While we won’t necessarily turn down a pull request for some minor formatting issues, the tool does give us a quick way of checking to see if submissions are broadly in compliance with our own coding standards and if there are any critical security issues. We don’t rely on it. We always perform a manual review prior to shipping a new release. However, this new tool does give us a nice safety blanket in these situations.

We also use pull requests internally which means the PHP Code Sniffer is frequently used against our own work, including at the end of each release cycle, where we perform one last scan to catch anything that might have been missed.
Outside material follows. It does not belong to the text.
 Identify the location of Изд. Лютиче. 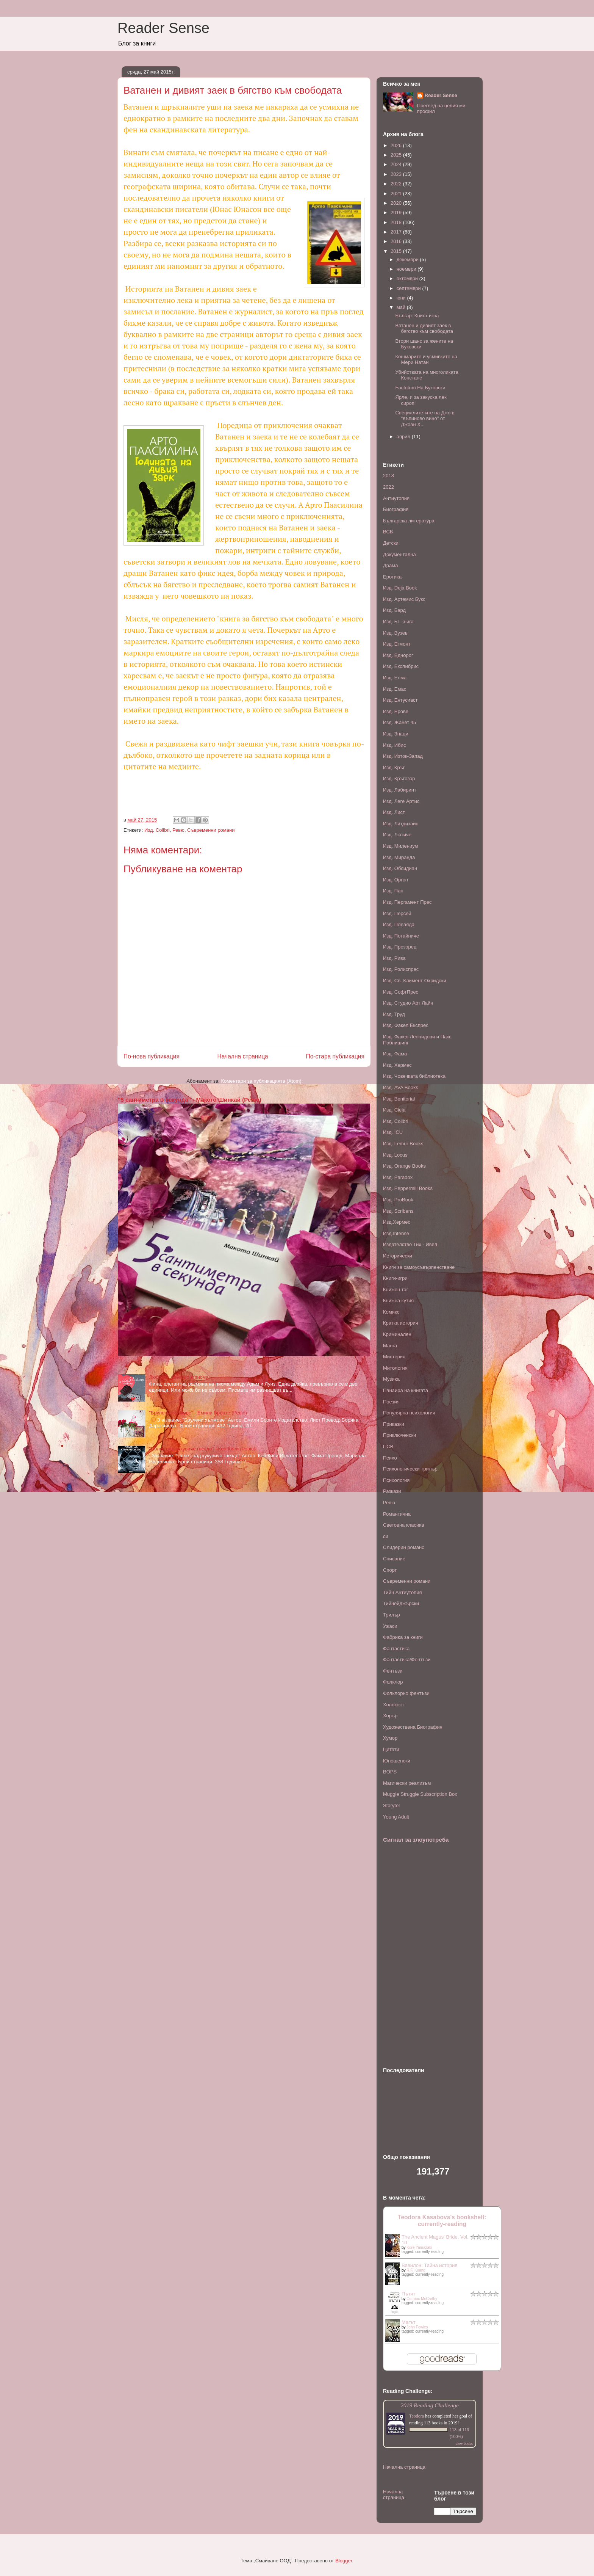
(397, 834).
Though it’s far from being a silver bullet in the quest to craft nicely written and safe code, PHP Code Sniffer is certainly an important part of the overall effort and we hope that this post has given you a sense of why we do this. And, for those coders and potential contributors who were unaware of it, we hope it has piqued your interest in this excellent tool.

  1. Counting source lines of code is hard: for this post I used David Wheeler’s excellent sloccount tool. Sadly however this does not scan CSS or JS (note: the same tool suggests WordPress itself weighs in at 133k lines, so our own event-related codebase is approximately one quarter the size)
  2. By way of comparison, The Events Calendar 1.0 contained just 2.5k lines of PHP code
  3. Our own code sniffing rules are publicly available. If you’d like to view and even use them in your own projects, then you are more than welcome!